First-year MUSE students Erika Mei Chua Holum and LaMar Gayles each received Fall Awards from the Graduate College
Erika received the Award for Graduate Research for a project titled, Curatorial Research and Fellowship: Post-colonial Imaginaries in Artistic Practices and Liberatory Discourses in Southeast Asia and South Africa, which is aimed at producing new knowledge about the Malay Diaspora, and fostering exchange between South Africa and Southeast Asia. Using the process of exhibition development as a mode of investigation, Erika will undertake co-developed curatorial research and practice. The project will investigate artistic production and exhibition practices in Cape Malay communities in Cape Town, and produce an exhibition “focused on uses of imagination, myth, ritual, and religion in the formation of identity and cultural practices” in Malay communities in South Africa.

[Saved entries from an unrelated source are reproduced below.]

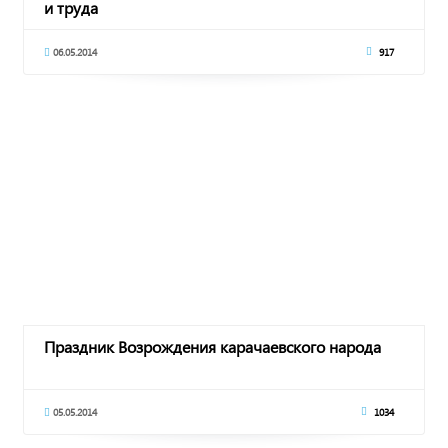
и труда
06.05.2014
917
Праздник Возрождения карачаевского народа
05.05.2014
1034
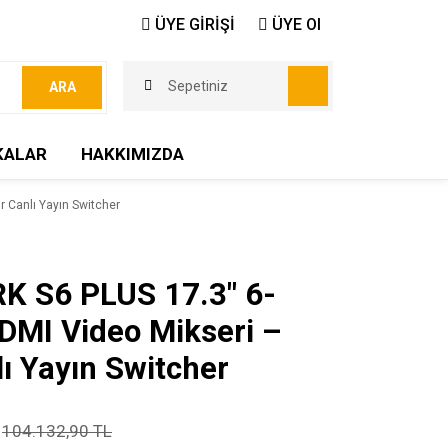
ÜYE GİRİŞİ
ÜYE Ol
Sepetiniz
ARA
KALAR
HAKKIMIZDA
r Canlı Yayın Switcher
K S6 PLUS 17.3″ 6-
HDMI Video Mikseri –
lı Yayın Switcher
104.132,90 TL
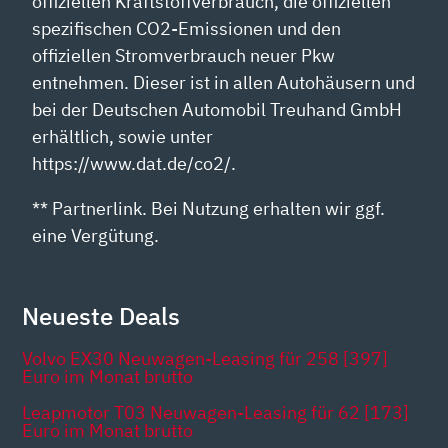
offiziellen Kraftstoffverbrauch, die offiziellen
spezifischen CO2-Emissionen und den
offiziellen Stromverbrauch neuer Pkw
entnehmen. Dieser ist in allen Autohäusern und
bei der Deutschen Automobil Treuhand GmbH
erhältlich, sowie unter
https://www.dat.de/co2/.
** Partnerlink. Bei Nutzung erhalten wir ggf.
eine Vergütung.
Neueste Deals
Volvo EX30 Neuwagen-Leasing für 258 [397]
Euro im Monat brutto
Leapmotor T03 Neuwagen-Leasing für 62 [173]
Euro im Monat brutto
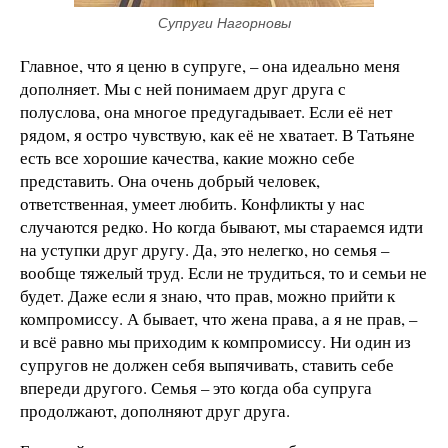
Супруги Нагорновы
Главное, что я ценю в супруге, – она идеально меня
дополняет. Мы с ней понимаем друг друга с
полуслова, она многое предугадывает. Если её нет
рядом, я остро чувствую, как её не хватает. В Татьяне
есть все хорошие качества, какие можно себе
представить. Она очень добрый человек,
ответственная, умеет любить. Конфликты у нас
случаются редко. Но когда бывают, мы стараемся идти
на уступки друг другу. Да, это нелегко, но семья –
вообще тяжелый труд. Если не трудиться, то и семьи не
будет. Даже если я знаю, что прав, можно прийти к
компромиссу. А бывает, что жена права, а я не прав, –
и всё равно мы приходим к компромиссу. Ни один из
супругов не должен себя выпячивать, ставить себе
впереди другого. Семья – это когда оба супруга
продолжают, дополняют друг друга.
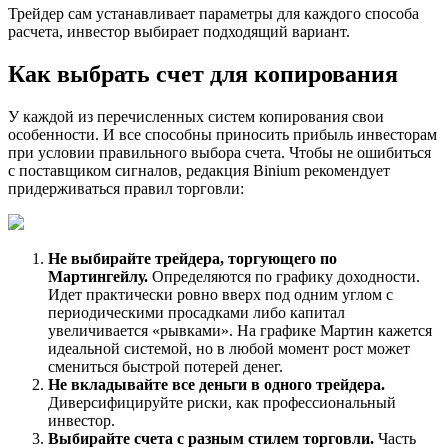
Трейдер сам устанавливает параметры для каждого способа
расчета, инвестор выбирает подходящий вариант.
Как выбрать счет для копирования
У каждой из перечисленных систем копирования свои
особенности. И все способны приносить прибыль инвесторам
при условии правильного выбора счета. Чтобы не ошибиться
с поставщиком сигналов, редакция Binium рекомендует
придерживаться правил торговли:
Не выбирайте трейдера, торгующего по
Мартингейлу.
Определяются по графику доходности.
Идет практически ровно вверх под одним углом с
периодическими просадками либо капитал
увеличивается «рывками». На графике Мартин кажется
идеальной системой, но в любой момент рост может
смениться быстрой потерей денег.
Не вкладывайте все деньги в одного трейдера.
Диверсифицируйте риски, как профессиональный
инвестор.
Выбирайте счета с разным стилем торговли.
Часть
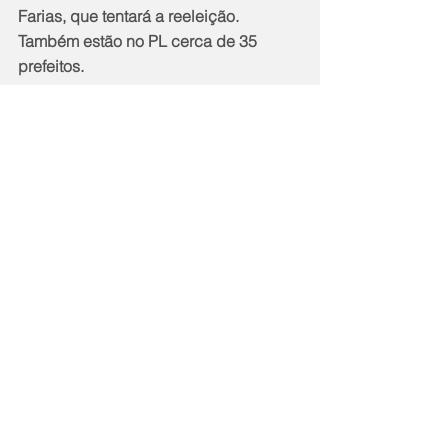
Farias, que tentará a reeleição. 
Também estão no PL cerca de 35 
prefeitos.
Notícias
Política
Comentários
Escreva um comentário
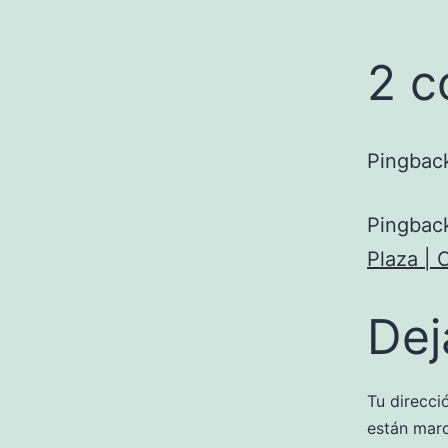
2 c
Pingbac
Pingbac
Plaza | 
Dej
Tu direcci
están mar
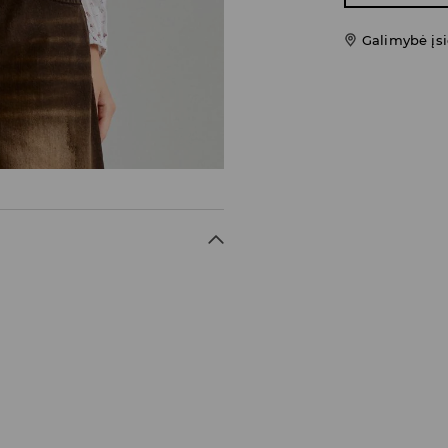
Galimybė įsi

LaMar's project, Experiencing Transhistorical Black Crafts: Afro-Morphism and Black Diasporic Materialism in Historical and Contemporary Craft Practices, for which he received the Provost's Graduate Research Award, proposes to “research… the emergence of the complex definition of a Black Aesthetic/Identity in Art and Craft during the 1960s-70s.” He plans to visit several public and private sites in Chicago and both coasts, where he will explore their Black/Diasporic Craft holdings, and document the fabrication methodologies used for these objects.